Download wallpaper

MNIST CNN

Train a convolutional neural network on handwritten digits

Understanding the use case

What is MNIST? - The MNIST dataset is a collection of 70,000 handwritten digit images (0-9), each 28x28 pixels in grayscale. It is the most widely used benchmark in machine learning for validating image classification models. If a model works on MNIST, its basic mechanics (convolution, backpropagation, gradient descent) are correct.

Why CNN? - Convolutional Neural Networks exploit spatial structure in images. Instead of connecting every pixel to every neuron (like an MLP), a CNN slides small filters (kernels) across the image, detecting local patterns like edges, curves, and corners. This dramatically reduces the number of parameters while improving accuracy on image tasks.

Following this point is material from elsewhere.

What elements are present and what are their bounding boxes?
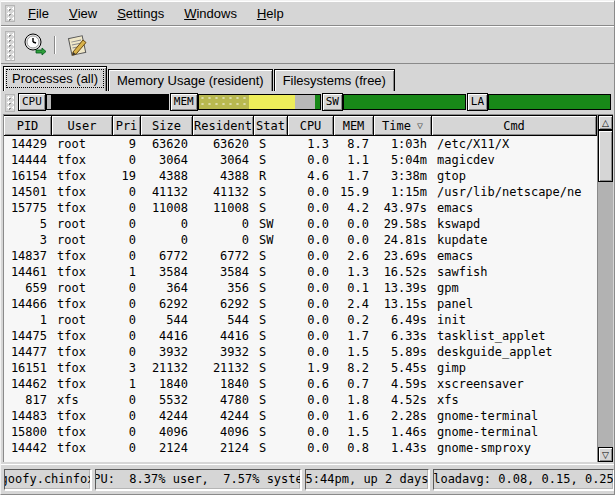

Graph-based CNN - In SpikyPanda, each pixel is an input neuron, each filter position creates a neuron, and each filter weight creates a synapse. A Conv(8, 3x3) layer on 28x28 input creates 5,408 neurons and over 100,000 synapses. This explicit graph structure is slower than tensor-based frameworks but allows inspection, mutation, and 3D visualization of the network.

Training flow - The demo loads pre-prepared MNIST data (500 training + 200 test samples), builds a CNN graph from the selected preset, trains it using backpropagation with Adam optimizer and cross-entropy loss, then evaluates accuracy on the test set with a visual grid showing each prediction.

Understanding the configuration

CNN Architecture - Three CNN presets are available. Fast uses a single Conv(4, 3x3) layer - minimal but quick, typically reaching ~85-92% accuracy. Balanced uses Conv(8, 5x5) with larger filters that capture more context, typically ~92-96%. Accuracy uses two conv layers (16 + 32 filters) for the best results (~96-99%) but creates 20K+ neurons and trains much slower in the browser.

ViT Architecture - Two Vision Transformer presets reproduce the state-of-the-art ViT architecture in a graph-based framework. The image is split into 7x7 patches (16 tokens for 28x28), each projected into an embedding space. Self-attention allows every patch to relate to every other patch from the first layer. ViT Tiny uses embed=64, 4 heads, 2 blocks. ViT Small uses embed=128, 4 heads, 4 blocks. Note: ViTs typically require more data than CNNs - accuracy may be lower on MNIST with only 500 training samples.

Epochs - Number of full passes through the training data. More epochs generally improve accuracy but with diminishing returns. 3-5 epochs is usually sufficient for MNIST with these architectures.

Learning rate - Controls step size during weight updates. The default 0.005 works well with Adam. If accuracy plateaus at a low value, try reducing it. If training is too slow, try increasing it slightly.

Configuration




Load data to begin.

Training Log

Waiting for data...

Understanding the results

Accuracy - The percentage of test images correctly classified. For MNIST, state-of-the-art tensor frameworks achieve 99.7%+. Our graph-based CNN reaches 85-99% depending on preset and epochs, which validates that the implementation is mathematically correct.

Cross-entropy loss - The training loss function. It measures how far the network's output probabilities are from the correct answer. Lower loss means the network is more confident about correct predictions. The loss should decrease steadily across epochs.

Prediction grid - Shows test images with their predicted digit. Green labels mean correct, red labels show the prediction and the actual label in parentheses. Common confusions include 4/9, 3/8, and 7/1 due to visual similarity.

Inference time - Total time to classify all test samples. In the graph-based model, each neuron is visited sequentially via a ready-queue, so inference scales linearly with graph size. Typical times range from 200ms (Fast) to 2s+ (Accuracy) for 200 test samples.

Neurons and synapses - Displayed in the training log when the model is built. The Fast preset creates ~4K neurons, Balanced ~6K, Accuracy ~20K+. Each synapse is a JavaScript object with a weight and references to source/target neurons. More synapses = slower but potentially more accurate.